Thursday, August 27, 2009

Asset share of your life insurance policy

The Monetary Authority of Singapore has stated that insurance companies are required to compute the asset share for each cohort of participating policies and that the insurer needs to have a "governance framework" to ensure that the bonuses are distributed fairly to policyholders. They also declared that the law has stated that all the assets in the participating funds belong to the policyholders and that there is no "orphaned money".

This approach has a fundamental weakness. It is possible for the insurer to under-declare the bonus or to pay less than a fair value to the policyholder of a terminated policy, and to accumulate the "surplus" (although known as the "estate" or "orphaned money") in the life insurance fund.

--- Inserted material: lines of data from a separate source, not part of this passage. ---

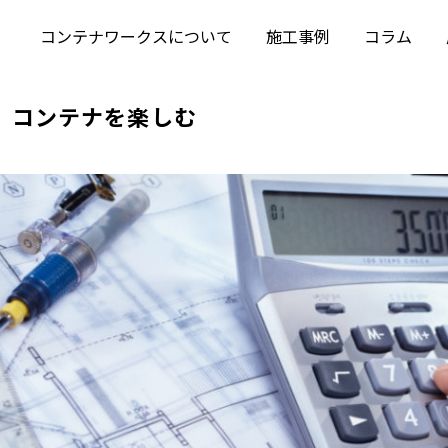
コンテナワークスについて
施工事例
コラム
コンテナを楽しむ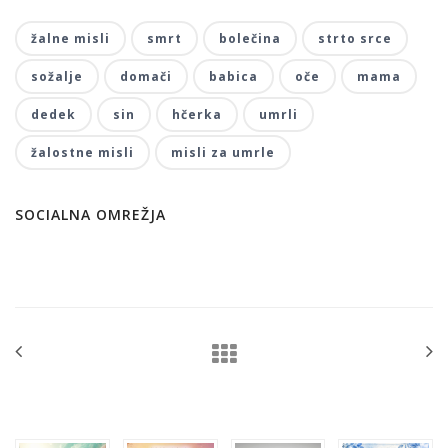
žalne misli
smrt
bolečina
strto srce
sožalje
domači
babica
oče
mama
dedek
sin
hčerka
umrli
žalostne misli
misli za umrle
SOCIALNA OMREŽJA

This has been the practice over the past decades, prior to the introduction of the concept of "asset share".

The MAS approach relies on a "governance framework" involving the appointed actuary and the board of directors, who are made responsible for the "fair treatment of policyholders". There is no independent party representing the interest of the policyholders in this arrangement. Some people refer to this arrangement as appointing the fox to guard the hen house.

The regulator in Malaysia has adopted the concept of "asset share" in a simple and fair way. The key elements are:

a) The asset share has to be computed for each policy, taking the actual premium and investment income and deducting the actual expenses, based on the actual experience of the policy.
b) The insurer is free to declare the bonus in any appropriate manner, to ensure its future solvency.
c) The asset share has to be paid to the policyholder on the termination of the policy after a certain number of years, and on maturity.

I hope that MAS will adopt the approach used in Malaysia. It can be done quite easily and will produce fair results that do not rely on the honesty of the "governance framework".